If you are buying a short sale then you would negotiate with that creditor and they might release for a 1,000 to 2,000 payoff on the 8,000 but still reserve the right to pursue the former owner at a later date for the balance.

Thanks for all the replies.

So, generally speaking, if it's discovered through public records that there is a judgment on the owner of a prop that is getting foreclosed, that judgment amount should not transfer to the prospective purchaser via foreclosure auction?

-a

Seems you answered your own question in a prior post on this thread. That judgment you find has to get in line with other liens to determine whether it gets paid, it survives, or it gets extinguished.

Steve, I'm not following you, I'm not sure where I answered my own question..?

I'm familiar with the lienholder order, how they get paid with the proceeds from a foreclosure auction, and how they get extinguished. My concern is assuming the homeowners judgment lien (as I would property taxes) when purchasing a home at a foreclosure auction.

Let me throw out a scenario:

1) senior mortgage of $200K, junior mtg of $50K, and a $5K judgment. The auction sale yields $210K. In this scenario, the senior mtg gets paid in full, the junior mtg gets the remaining $10K (w/the difference extinguished), and the judgment gets extinguished as well? Or does the new owner assume that debt? Or does it simply stay with the previous owner as a deficiency?

Well, in your example, you can tack $20K or so of late fees, lawyer fees and foreclosure costs, so even the first get shorted.

But say the winning bid was $250K. The junior lien would get the $30K or so excess. The new owner would not get any of these junior debts. The lenders may or may not choose to pursue deficiencies.

When you get a title search on the property it will show liens on the property. Those are what matter. Not every judgement against the owner.

Thanks Jon.

On a slightly separate note, I've been doing all the title searches via public records (recorder, prop tax, and township). Are these the same resources that title search companies use when searching title?

IRS liens that are junior are extinguished with the judicial sale, at least in Illinois. The problem, I've heard, is that they can, after the sale, redeem the property if they want. As this rarely happens, it's not a huge issue, unless the lien is significant.

@Andrew Stoll

I'm pretty good at searching title, but if I know I'm going to bid, I'll get a title search done, $75-$100. Also, as to "taxes", property taxes will always stay with the property, and there is usually at least one years worth of them.

Originally posted by @Andrew Stoll :
IRS liens that are junior are extinguished with the judicial sale, at least in Illinois. The problem, I've heard, is that they can, after the sale, redeem the property if they want. As this rarely happens, it's not a huge issue, unless the lien is significant.
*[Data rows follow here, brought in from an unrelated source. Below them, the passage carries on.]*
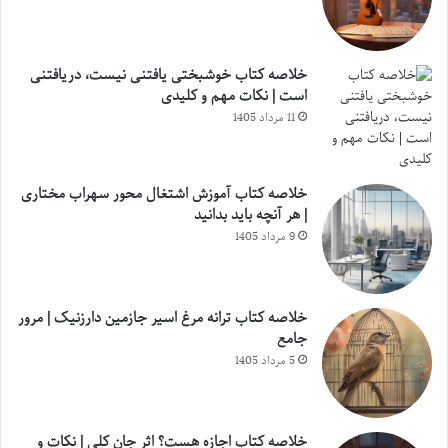
خلاصه کتاب خوشبختی یافتنی نیست، دریافتنی
است | نکات مهم و کلیدی
11 مرداد 1405
خلاصه کتاب آموزش اشتغال محور سهراب مختاری
| هر آنچه باید بدانید
9 مرداد 1405
خلاصه کتاب ترانه مرغ اسیر جازمین دارزنیک | مرور
جامع
5 مرداد 1405
خلاصه کتاب اجازه هست؟ اثر جان کلی | نکات و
@Andrew Stoll - you have some good and bad info in this one. Let's break it down.

IRS liens that are junior are extinguished as you mentioned.

The IRS has a 120 day right of redemption - you seem to know that. This implies that you should not put any significant rehab or spending of money during that 120 day period.

The size of the lien isn't so much of a factor - the anticipated amount of equity of the property is more of a factor. If you win with a bid of $50K, and the IRS thinks it's worth $100K, the IRS will want to get paid; change the value to $55K and the IRS probably won't bother.